Litter size, sex, parity, year of birth, season of mating and season of birth, and their interactions did not influence docility. There are mixed reports of the effect of non-genetic factors on docility or temperament. Pajor et al (2008) and Pajor (2011) reported no difference between temperament scores for the two sexes in sheep, but detected differences between temperament scores of different litter sizes. Twin lambs had calmer temperament than singles. Neindre et al (1995) found no differences between years and parities on docility in Limousin cattle. Gangwar (1982) observed decreased docility in summer in buffaloes, as compared to other seasons. He explained that the extent of an animal’s docility is decreased and excitability increased due to the onset of the hot dry season, probably resulting from increased thermal stress.
The moderate direct genetic variation observed in this study for docility has also been reported in other animal species (Beckman et al 2007; Reale et al 2009). Genetic variation (diversity), that is, the heritable variation within populations is usually acted upon by selection, be it natural or artificial (Mensah and Okeyo 2006). The moderate genetic variation would enable selection pressure to be exerted in a breeding programme to alter or improve docility (Morris et al 1994; Gauly et al 2001).

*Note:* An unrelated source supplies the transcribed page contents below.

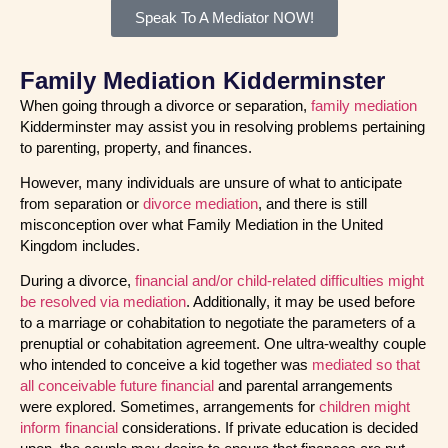
Speak To A Mediator NOW!
Family Mediation Kidderminster
When going through a divorce or separation,
family mediation
Kidderminster may assist you in resolving problems pertaining
to parenting, property, and finances.
However, many individuals are unsure of what to anticipate
from separation or
divorce mediation
, and there is still
misconception over what Family Mediation in the United
Kingdom includes.
During a divorce,
financial and/or child-related difficulties might
be resolved via mediation
. Additionally, it may be used before
to a marriage or cohabitation to negotiate the parameters of a
prenuptial or cohabitation agreement. One ultra-wealthy couple
who intended to conceive a kid together was
mediated so that
all conceivable future financial
and parental arrangements
were explored. Sometimes, arrangements for
children might
inform financial
considerations. If private education is decided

There have been no previous reports of maternal effects of docility in the grasscutter. The moderate proportion of permanent environmental influence due to the dam observed in docility indicates that the dam has great influence on the trait. These environmental effects (epigenetic effects) are possibly due to influence of maternal behaviour of the dam on offspring (Lovic et al 2001; Kikusui et al 2005; Champagne 2008).The negative covariance between direct and maternal effects agrees with studies by Beckman et al (2007). Based on the moderate maternal genetic variance, and moderate proportion of phenotypic variance due to permanent environmental effects of the dam on docility, it was concluded that maternal effects account for a significant proportion of total phenotypic variance, which implies that maternal effects must be accounted for to obtain accurate breeding value estimates for docility (Bryner et al 1992).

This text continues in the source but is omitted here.